How infections start
Torg Grabber does not usually arrive as a single file dropped straight onto the system. Gen Digital says it uses a layered loader chain that hides the stealer until the final stage runs in memory, making forensic recovery and static detection more difficult.
The outer layer often appears as fake game cheats, cracked software, or ClickFix-style lures. In one confirmed infection from January 30, 2026, a malicious page silently placed a PowerShell command in the clipboard and instructed the victim to paste and run it. That command then launched a BITS transfer download through svchost.exe, which helped the activity blend into normal Windows behavior.

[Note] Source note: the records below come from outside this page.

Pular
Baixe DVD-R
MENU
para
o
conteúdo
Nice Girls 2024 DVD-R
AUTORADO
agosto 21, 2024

Gen Digital says the later loader stages decrypt payloads with AES-256-CBC, resolve Windows NT APIs dynamically, and finally reflectively load the stealer into memory without writing the final payload to disk. By the last stage, the malware runs inside a live process and leaves far less for traditional file-based security tools to catch.

Torg Grabber at a glance
| Item | Details |
|---|---|
| Malware family | Torg Grabber |
| Type | Malware-as-a-Service infostealer |
| Earliest observed period | December 2025 |
| Evolution path | Telegram exfiltration → encrypted TCP → encrypted REST API over HTTPS |
| Samples identified by Gen Digital | 334 |
| Operator tags found | 40+ |
| Main targets | Browser credentials, wallet extensions, sessions, VPN and FTP data |
| Delivery themes | Fake cheats, cracked software, ClickFix clipboard attacks |
| Encryption noted by researchers | ChaCha20, HMAC-SHA256, ChaCha20-Poly1305, AES-256-CBC |
| Notable risk | In-memory execution and broad credential theft |
Source basis: Gen Digital research and follow-on reporting.

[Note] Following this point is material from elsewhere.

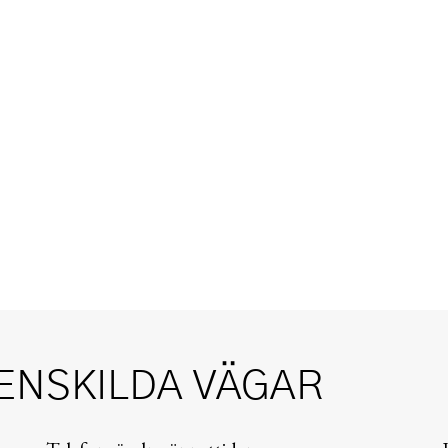
ENSKILDA VÄGAR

Why defenders should take this seriously
This is not just another generic credential stealer. The rapid development cycle, the move to encrypted API-based control, and the builder-style operator model all suggest a service that is becoming more professional and more scalable. Gen Digital says the infrastructure changed weekly during the period it tracked the malware, which means defenders should expect continued updates and adaptation.
The in-memory execution model also raises the bar for detection. If the final payload never lands on disk in a normal way, organizations need to rely more on behavioral signals such as suspicious PowerShell activity, unusual BITS jobs, direct syscall patterns, browser tampering, and reflective loading indicators.

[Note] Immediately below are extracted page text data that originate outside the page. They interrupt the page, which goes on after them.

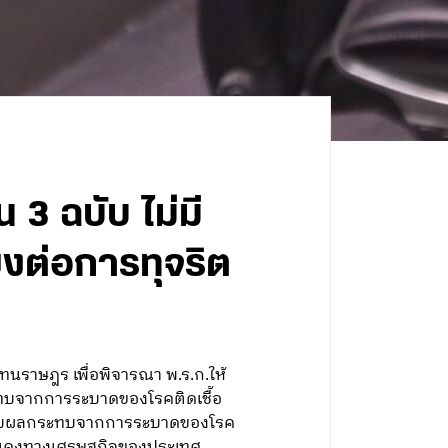
น 3 ฉบับ ไม่มี
ยงต่อการทุจริต
ทนราษฎร เพื่อพิจารณา พ.ร.ก.ให้
ระทบจากการระบาดของโรคติดเชื้อ
ได้รับผลกระทบจากการระบาดของโรค
ั่นคงทางเศรษฐกิจของประเทศ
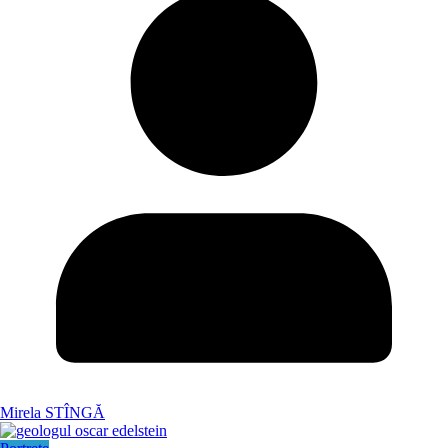
Mirela STÎNGĂ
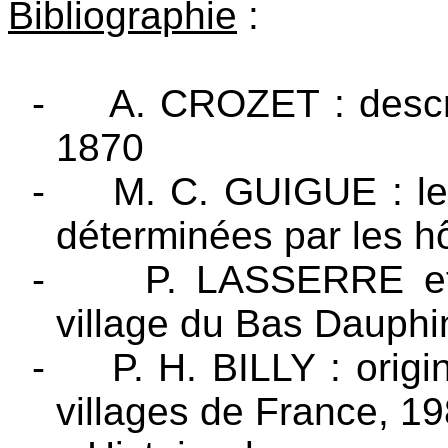
Bibliographie
:
-
A. CROZET : descri
1870
-
M. C. GUIGUE : le
déterminées par les 
-
P. LASSERRE et
village du Bas Dauphi
-
P. H. BILLY : orig
villages de France, 1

What security teams should watch for
- PowerShell commands with encoded content copied through ClickFix-style lures.
- Unexpected BITS transfer job creation tied to browser or cheat-themed pages.
- Browser process suspension or tampering during ordinary user activity.
- In-memory PE loading and direct syscall behavior that bypasses common user-mode hooks.
- Traffic patterns tied to newer encrypted REST API infrastructure rather than older Telegram exfiltration.
FAQ
Torg Grabber is a Malware-as-a-Service credential stealer that steals browser data, wallet extension data, session information, and other sensitive content from infected systems. Gen Digital formally named and analyzed the malware in March 2026.
According to Gen Digital, it started with Telegram Bot API exfiltration, then moved to encrypted TCP sockets, and later adopted encrypted REST API command-and-control over HTTPS.
It targets credentials from dozens of browsers, hundreds of extensions, including many crypto wallets, plus Discord, Telegram, Steam, VPN data, FTP data, and screenshots.
Researchers say infections often begin through fake cheats, cracked software, and ClickFix-style attacks that trick users into running malicious PowerShell commands.
It gives operators a more durable and concealed control channel than Telegram-based theft, especially when combined with encryption, HTTPS, and Cloudflare-routed traffic.